Mesmo assim, verifica-se que ainda há muitas pessoas, por todas as partes do planeta, que se organizam e se contrapõe ao modelo de “solidariedade” propagado pelo sistema. São jovens, homens e mulheres que praticam a solidariedade cotidianamente. Ajudam a organizar as pessoas que sofrem as imposições econômicas e culturais, realizam ações nos bairros periféricos e centros urbanos fortalecendo laços de respeito, cuidado e preocupação com o efeito de suas atitudes para as outras pessoas e a natureza. Homens e mulheres que praticam ações transformadoras se contrapondo ao egoísmo, a usura e as mentiras usadas em larga escala, no dia-a-dia pelo sistema que faz de multidões apenas estatísticas de consumo e lucro para a acumulação de riquezas dos poucos que controlam a economia.

No século XIX muitos trabalhadores se mobilizaram em todo o mundo para conquistar direitos, como a redução da carga horária de trabalho, educação, moradia e terra. No século seguinte duas guerras dizimaram milhões de pessoas, com o uso de armas modernas que eram descobertas. Quando se despejou toneladas de bombas atômicas sobre o Japão, mesmo com a guerra já em seu fim, os países mais ricos e poderosos deixaram claro que não abririam mão do controle político e ideológico do mundo. Iniciamos o século XXI descobrindo novas formas de propagação da resistência, da busca de relações mais fraternas e solidárias. A população planetária iniciou um novo século descobrindo a necessidade da mudança do comportamento em relação à natureza. Preservar, recuperar e cuidar do meio ambiente, com uma perspectiva nova, recém descoberta, passou a serem metas dos movimentos organizados da sociedade.

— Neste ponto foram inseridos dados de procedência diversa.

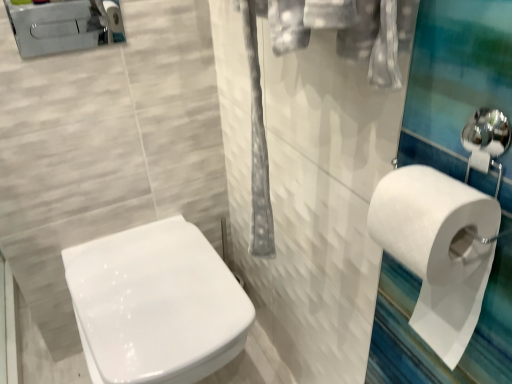 Question: Can you confirm if white matte toilet paper at right is positioned to the left of brushed metal toilet at upper left?

Choices:
 (A) no
 (B) yes

Answer: (A)

Question: Can you confirm if white matte toilet paper at right is smaller than brushed metal toilet at upper left?

Choices:
 (A) yes
 (B) no

Answer: (B)

Question: Is white matte toilet paper at right aimed at brushed metal toilet at upper left?

Choices:
 (A) yes
 (B) no

Answer: (B)

Question: From the image's perspective, is white matte toilet paper at right over brushed metal toilet at upper left?

Choices:
 (A) no
 (B) yes

Answer: (A)

Question: Is white matte toilet paper at right bigger than brushed metal toilet at upper left?

Choices:
 (A) yes
 (B) no

Answer: (A)

Question: Is white matte toilet paper at right at the right side of brushed metal toilet at upper left?

Choices:
 (A) no
 (B) yes

Answer: (B)

Question: Can you confirm if white glossy toilet at center is wider than white matte toilet paper at right?

Choices:
 (A) yes
 (B) no

Answer: (A)

Question: Is white glossy toilet at center behind white matte toilet paper at right?

Choices:
 (A) no
 (B) yes

Answer: (B)

Question: Considering the relative sizes of white glossy toilet at center and white matte toilet paper at right in the image provided, is white glossy toilet at center thinner than white matte toilet paper at right?

Choices:
 (A) yes
 (B) no

Answer: (B)

Question: Considering the relative sizes of white glossy toilet at center and white matte toilet paper at right in the image provided, is white glossy toilet at center shorter than white matte toilet paper at right?

Choices:
 (A) yes
 (B) no

Answer: (B)

Question: Is white glossy toilet at center not near white matte toilet paper at right?

Choices:
 (A) yes
 (B) no

Answer: (B)

Question: Does white glossy toilet at center appear on the left side of white matte toilet paper at right?

Choices:
 (A) yes
 (B) no

Answer: (A)

Question: From a real-world perspective, is brushed metal toilet at upper left physically above white matte toilet paper at right?

Choices:
 (A) no
 (B) yes

Answer: (B) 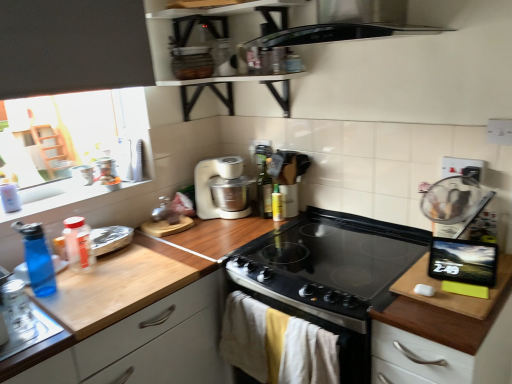 Question: Considering the relative positions of blue translucent bottle at left, placed as the first bottle when sorted from front to back, and translucent plastic bottle at left, the third bottle when ordered from right to left, in the image provided, is blue translucent bottle at left, placed as the first bottle when sorted from front to back, to the left or to the right of translucent plastic bottle at left, the third bottle when ordered from right to left,?

Choices:
 (A) left
 (B) right

Answer: (A)

Question: In terms of width, does blue translucent bottle at left, acting as the fourth bottle starting from the right, look wider or thinner when compared to translucent plastic bottle at left, which appears as the 2th bottle when viewed from the left?

Choices:
 (A) thin
 (B) wide

Answer: (B)

Question: Estimate the real-world distances between objects in this image. Which object is closer to the translucent plastic bottle at left, which appears as the 2th bottle when viewed from the left?

Choices:
 (A) matte black shelf at upper center
 (B) black glass gas stove at center
 (C) blue translucent bottle at left, placed as the 1th bottle when sorted from left to right
 (D) green glass bottle at center, marked as the third bottle in a left-to-right arrangement
 (E) wooden cutting board at right

Answer: (C)

Question: Based on their relative distances, which object is farther from the clear glass jar at left?

Choices:
 (A) translucent plastic bottle at left, arranged as the second bottle when viewed from the front
 (B) blue translucent bottle at left, acting as the fourth bottle starting from the right
 (C) yellow matte bottle at center, acting as the 3th bottle starting from the front
 (D) black glass gas stove at center
 (E) white matte food processor at center

Answer: (C) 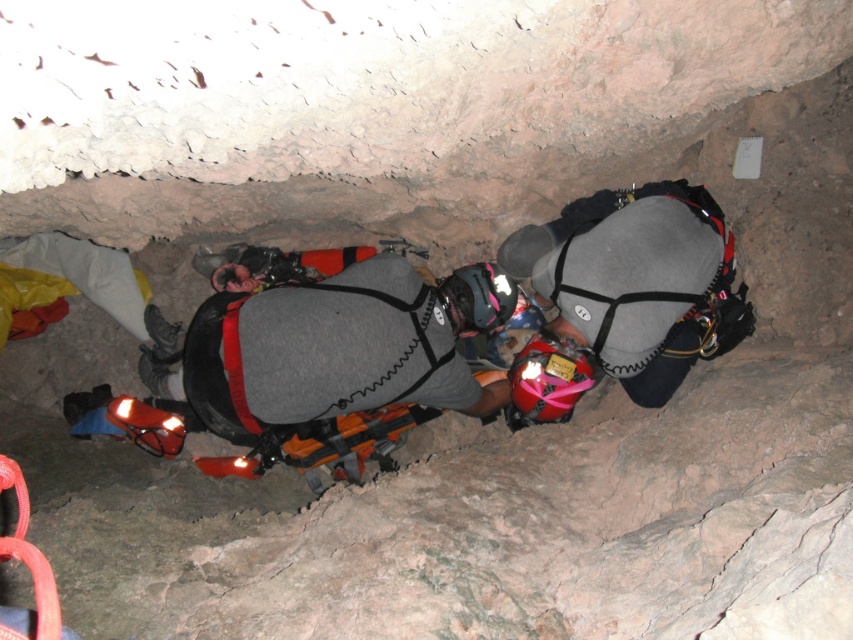 You are a caver preparing to navigate through a narrow cave passage. You have a gray matte vest at center and a gray fabric helmet at center with you. Which item should you remove first to ensure you can pass through the tight space?

The gray matte vest at center is wider than the gray fabric helmet at center, so you should remove the gray matte vest at center first to ensure you can pass through the tight space.

You are a caver preparing to move through the cave passage. You notice the gray matte vest at center and the gray fabric helmet at center in your line of sight. Which object should you adjust your path to avoid first?

The gray matte vest at center is closer to the viewer than the gray fabric helmet at center, so you should adjust your path to avoid the gray matte vest at center first.

You are a caver preparing to navigate a narrow cave passage. You have to decide whether to remove your gray matte vest at center or your gray fabric helmet at center to fit through a tight spot. Which item should you consider removing based on their sizes?

The gray matte vest at center is larger in size than the gray fabric helmet at center, so you should consider removing the gray matte vest at center to fit through the tight spot. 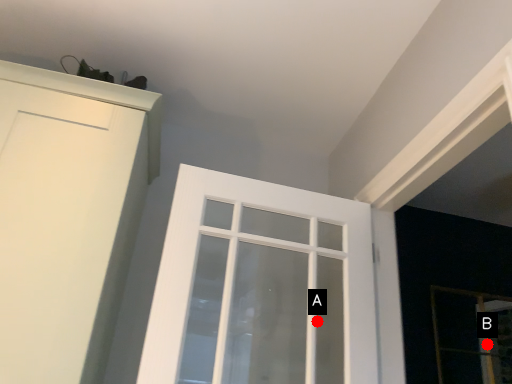 Question: Two points are circled on the image, labeled by A and B beside each circle. Which point is closer to the camera?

Fala-se na flexibilização das relações de trabalho e na redução do Estado, ao mesmo tempo, que a solidariedade se torna escassa nas ações mais comuns na sociedade. Se no passado que a luta para acabar com a exploração do homem pelo homem era mais contundente para a construção de um mundo mais justo, nesse novo tempo em que os debates ambientais e a busca do aumento da produtividade estão em destaque, o que se pode fazer para tornar a solidariedade uma prática comum na sociedade atual?

Nada mudará sem uma efetiva prática solidária e o cuidado necessário com a espécie humana, especialmente com os mais necessitados, disponibilizando a tecnologia e a produção econômica para atender de forma verdadeiramente solidária e justa as relações nas humanas.

A essência do sistema capitalista, em seus cinco séculos de existência, tem sido aprofundar ao máximo a exploração da classe produtora e da natureza, deixando cada vez mais restrito o grupo dos detentores das riquezas.

Dar assistência ao outro, significa romper esse tempo, fortalecendo a solidariedade com atos e práticas que propaguem um novo tempo, quando a vida, a natureza e o cuidado sejam os princípios do comportamento social, especialmente dos mais interessados, os trabalhadores.